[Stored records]
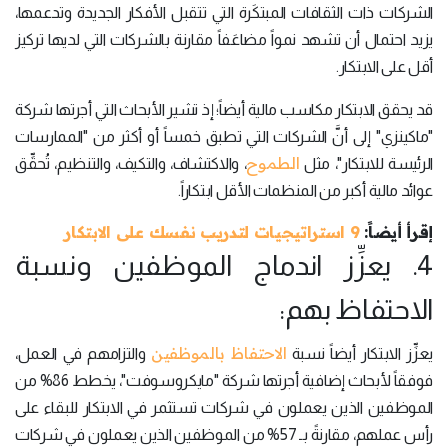
الشركات ذات الثقافات المبتكَرة التي تتقبل الأفكار الجديدة وتدعمها،
يزيد احتمال أن تشهد نمواً مضاعَفاً مقارنة بالشركات التي لديها تركيز
أقل على الابتكار.
قد يحقق الابتكار مكاسب مالية أيضاً؛ إذ تشير الأبحاث التي أجرتها شركة
"ماكينزي" إلى أنَّ الشركات التي تطبق خمساً أو أكثر من "الممارسات
الطموح
الرئيسة للابتكار"، مثل
، والاكتشاف، والتكيف، والتنظيم، تُحقِّق
عوائد مالية أكبر من المنظمات الأقل ابتكاراً.
إقرأ أيضاً:
9 استراتيجيات لتدريب نفسك على الابتكار
4. يعزِّز اندماج الموظفين ونسبة
الاحتفاظ بهم:
الاحتفاظ بالموظفين
يعزِّز الابتكار أيضاً نسبة
والتزامهم في العمل،
فوفقاً لأبحاث إضافية أجرتها شركة "مايكروسوفت"، يخطط 86% من
الموظفين الذين يعملون في شركات تستثمر في الابتكار للبقاء على
رأس عملهم، مقارنةً بـ 57% من الموظفين الذين يعملون في شركات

• **WHAT THE TASK REQUIRES**:
An exact, complete copy of the lines above from the one with "إلى أنَّ الشركات" through the one with "والتزامهم في العمل،" is the whole answer.

• **OUTPUT**:
"ماكينزي" إلى أنَّ الشركات التي تطبق خمساً أو أكثر من "الممارسات
الطموح
الرئيسة للابتكار"، مثل
، والاكتشاف، والتكيف، والتنظيم، تُحقِّق
عوائد مالية أكبر من المنظمات الأقل ابتكاراً.
إقرأ أيضاً:
9 استراتيجيات لتدريب نفسك على الابتكار
4. يعزِّز اندماج الموظفين ونسبة
الاحتفاظ بهم:
الاحتفاظ بالموظفين
يعزِّز الابتكار أيضاً نسبة
والتزامهم في العمل،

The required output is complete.